Spreedly Issuing 150K New Tokens Daily

The payments orchestration platform Spreedly announced on Tuesday (Sept. 28) that it has issued more than 150,000 new network tokens each day, including more than five million just in the month of August.

The company said these tokens help prevent card-not-present fraud and increase authorization rates. They are part of a larger Spreedly/Visa partnership announced earlier this year to boost network token adoption.

“By converting stored credit card data to secure network tokens, customers get the benefit of higher security, better customer experience and increased authorization success rates — by 2.1% and more,” the company said in the news release. “Spreedly’s network tokens let customers leverage their choice of network token or a secure, vaulted PAN token as Spreedly can store both tokens.”
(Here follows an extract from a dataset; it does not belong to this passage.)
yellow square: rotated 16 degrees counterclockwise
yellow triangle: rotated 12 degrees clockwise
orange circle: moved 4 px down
Spreedly adds that this gives users the flexibility to use whatever method a payment processor accepts. The company’s network tokenization can tokenize upon retention and backfill previously captured card data, providing merchants with the complete benefits of network tokens across all their payments.
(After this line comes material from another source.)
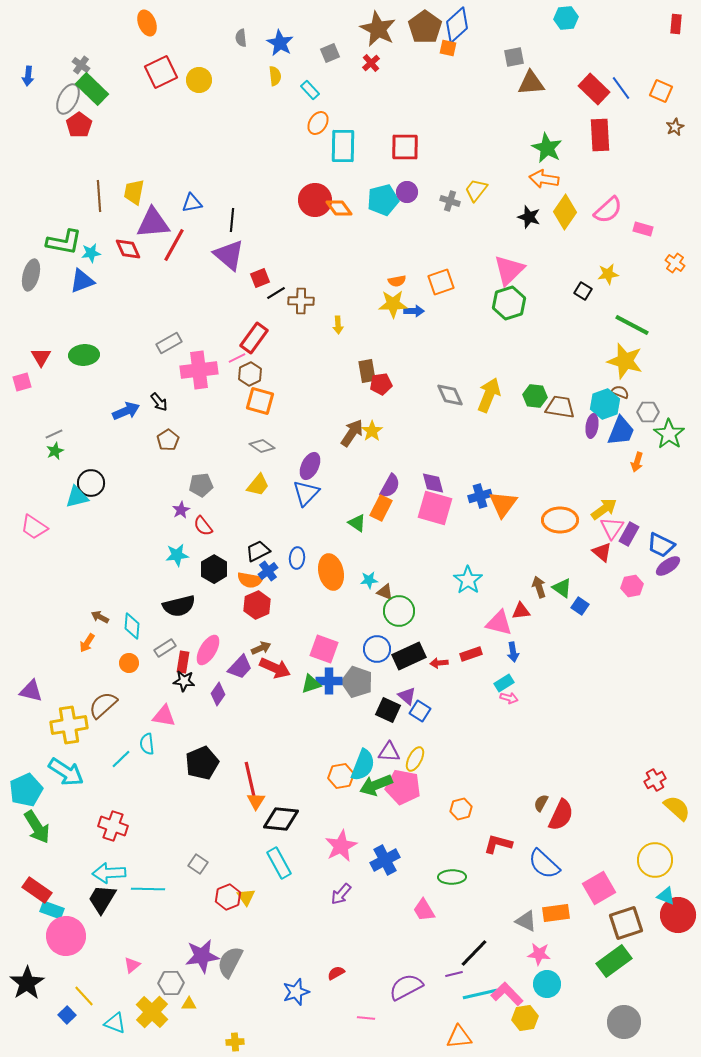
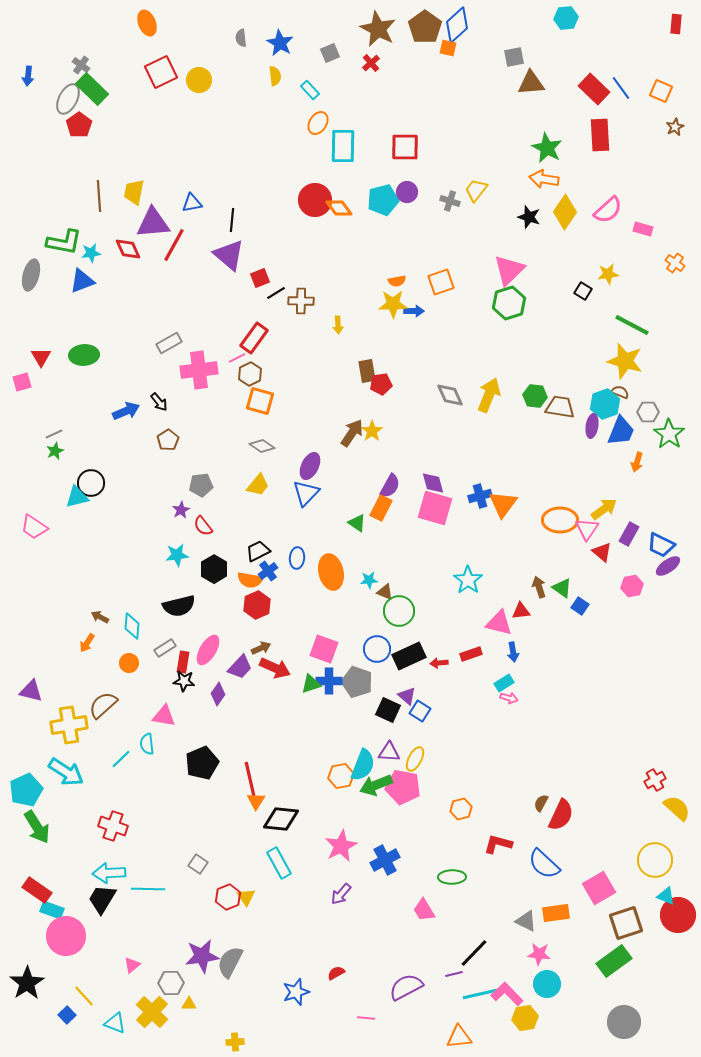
pink triangle at (612, 528): moved 25 px left, 1 px down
“Spreedly prides itself on delivering constant innovation to the entire payments ecosystem,” said CEO Justin Benson. “Our agnostic approach to network tokens is a major advancement for merchants — and that’s proven out by the rapid adoption of network tokens that we’re seeing in the market. Much of this recent activity is supporting our LATAM-based customers, who are seeking ways to scale across the region and evolve payments to ensure the highest success rates possible. We’re excited to be enabling this growth through the use of our technology.”
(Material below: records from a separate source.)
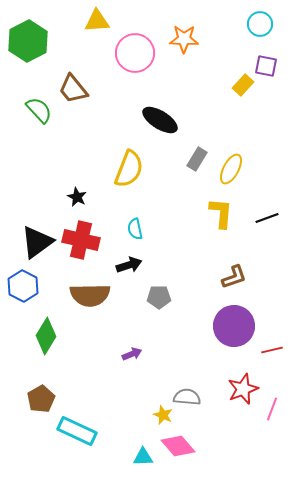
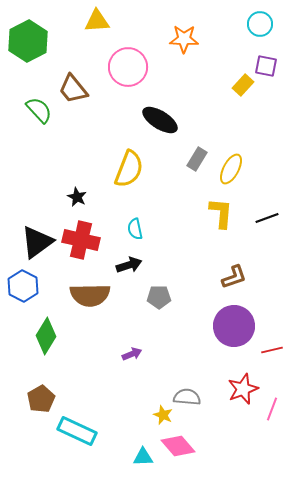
pink circle: moved 7 px left, 14 px down
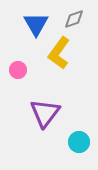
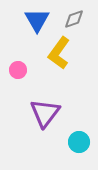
blue triangle: moved 1 px right, 4 px up
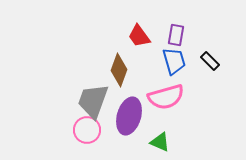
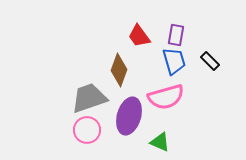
gray trapezoid: moved 4 px left, 3 px up; rotated 51 degrees clockwise
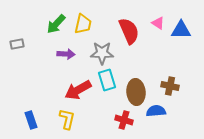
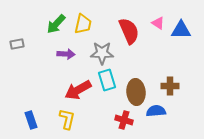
brown cross: rotated 12 degrees counterclockwise
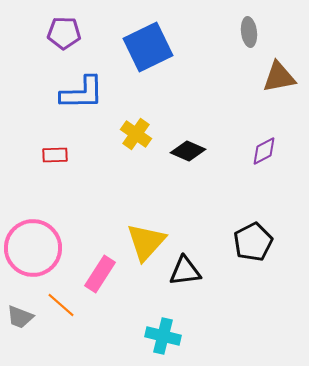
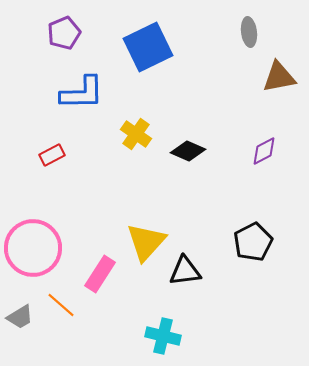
purple pentagon: rotated 24 degrees counterclockwise
red rectangle: moved 3 px left; rotated 25 degrees counterclockwise
gray trapezoid: rotated 52 degrees counterclockwise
Read more: Spreedly Use up 30% by Retailers for Fraud Prevention

This news follows Spreedly’s announcement last month that it had seen a 300% year-over-year increase in the number of merchants turning to its service for fraud prevention.

Chief Marketing Officer Randy Guard said at the time that cybercrime costs both merchants and platforms due to chargeback and merchandise losses, along with related fees. “To combat these losses, merchants and platforms increasingly integrate various solutions in order to mitigate different types of fraud,” he added.